I've classed myself as an LRPer for many years now. I used to spend one or two days every weekend playing games, and most of the week avoiding lectures talking about it. However, over the last few years I've gotten into a bit of a rut. I help run one game three or four weekends a year, have commitments to another couple of games that run once a year, but in some respects all I really have to show is a room full of junk.
This last weekend I tried something new, partly because it sounded interesting, partly because a lot of my friends were involved in running or playing it. This involved finding a short (though not indecent) tunic, a pair of sandals and, erm, well actually that was about it (laden down with costume I wasn't) and decamping to a graeco-roman-mythland - or as I prefer to call it - Bedfordshire.
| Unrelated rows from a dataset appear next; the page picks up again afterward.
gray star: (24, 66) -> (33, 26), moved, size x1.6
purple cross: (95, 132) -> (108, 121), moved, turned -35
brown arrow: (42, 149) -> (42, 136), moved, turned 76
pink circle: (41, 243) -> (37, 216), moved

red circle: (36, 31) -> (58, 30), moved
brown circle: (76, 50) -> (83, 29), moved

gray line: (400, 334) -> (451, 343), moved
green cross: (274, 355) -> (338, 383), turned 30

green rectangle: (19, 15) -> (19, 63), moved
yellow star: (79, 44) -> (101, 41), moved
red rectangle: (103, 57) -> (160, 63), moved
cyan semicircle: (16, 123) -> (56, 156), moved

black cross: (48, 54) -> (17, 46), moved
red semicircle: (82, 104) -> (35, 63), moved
It was a bit of a Swiss-Army-Game, but rather than involving riding bicycles and keeping assault rifles in your nuclear-bunker-cellar, I mean a very well crafted game that aims to offer something for every kind of player - battles and duels for the fighters/linears for the adventurers/gods and oracles for the priests and politics for the senators. Of course, many games will claim that they do this, but Odyssey was probably the least dressed-up and pretentious approach to this I've seen - rather than assume that players will understand it, the rulebook telegraphs it so much that you'd have to be stupid to miss it.
I was part of a fantastic group, mainly comprising people I know, but don't know very well; so getting to know them was a secondary motive, though I did fail spectacularly thanks to being too busy being a second-shadow to Chi (WINOLJ) but my usefulness was reduced when I lost/loaned/... my last pencil, despite taking 5 to the event. When I look back at the LRP characters I've played I do worry that actually I play the same thing in different clothes. This may possibly be true, which kinda worries me, but I must thank harrytc for convincing me that low-status characters can be a lot of fun. I suppose next time I might have to try playing a decent upstanding citizen, and probably even wear some armour. I've also never eaten so much fruit at an event, but that seems to be the result of having a number of people each having visited the "Fruit & Veg" section of a supermarket in a quest for communal provisions.
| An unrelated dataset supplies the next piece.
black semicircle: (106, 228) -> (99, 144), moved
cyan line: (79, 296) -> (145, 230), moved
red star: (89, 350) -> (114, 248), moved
The game itself worked pretty well. There were obviously good and bad points, but the request for feedback from smittumi and Neil seemed so genuine that I hope they'll take the comments in the best spirit. I'll probably say more useful things at a later date, probably direct to them.
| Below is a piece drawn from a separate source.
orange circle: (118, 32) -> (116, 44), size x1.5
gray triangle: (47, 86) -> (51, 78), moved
The players were on the whole excellent. There weren't very many, which is frankly criminal, but there was some great costume and they were supported by an excellent crew. There were not enough people playing each of the "games" however. A low number of senators and reliance on NPCs to bulk out the numbers at meetings, made that game look a bit light (though I wasn't close enough to it to be 100% sure). More than one person after then event said to me they wish they'd had a group around them and played a Senator - to increase the scope for political manoeuvring and put a bit more machiavelli into the politics. This lack of groups and numbers was also visible on the IC field - there were not enough tents to make the game feel like a major festival and the ambience suffered a little as a result. The worst aspect of this was the other largish group didn't have an IC home and instead kept wandering of OOC to relax and socialise - off the main field and effectively out of the game for a period of time.
The worst part of the game for me wasn't the fault of the organisers at all. I sensed there was a big IC split between the OOC groups. Obviously as a social hobby, especially one where the people involved are so geographically spread, one wants to spend time with ones friends, rather than strangers - but I sensed a strong "them and us" between the two "camps" that on a couple of occasions really stung. I don't think there is a solution to this, as forcing groups to interact can be a pretty stupid idea, but it was still a shame.
As people-who-put-up-with-me know, one of my major LRP issues is over context, genre and such. Communicating this is, in my opinion, the toughest job facing the LRP organiser, as from this context stems the majority of interactions and conflict. The Odyssey team handled this pretty well, and supplanted a refreshingly clear and "tight" rulebook with the odd anecdote and guide. More of this is good! It's the nature of LRPers to want to stand out from the crowd, and play something a bit different, a bit special, and so on; and at least one group present was probably genre-breaking for an "important religious festival" but that's a tiny niggle.
I ended up, completely by mistake, on one of the gate missions. This was quite, quite scary and involved a degree of heightened paranoia that I've not experienced since socialising with the TorVak at Omega. Must try and do it again...
The end of the event did, as many do, end with a flurry of activity and confusion. There's nothing quite like thinking everything is under control then having the rug completely pulled out from under you - and ephraim ended up with an interesting situation to deal with.
In conclusion it was fun, it was old-skool (high fantasy, high ref-involvement and relatively unpretentious) LRP and I hope it runs again next year. Not perfect, but then what is?
Finally, special mention must go to agentinfinity and mr_h_r_hughes for bringing the group together. Top marks!
Now I must go and patch up my damaged lower legs some more. Damn brambles.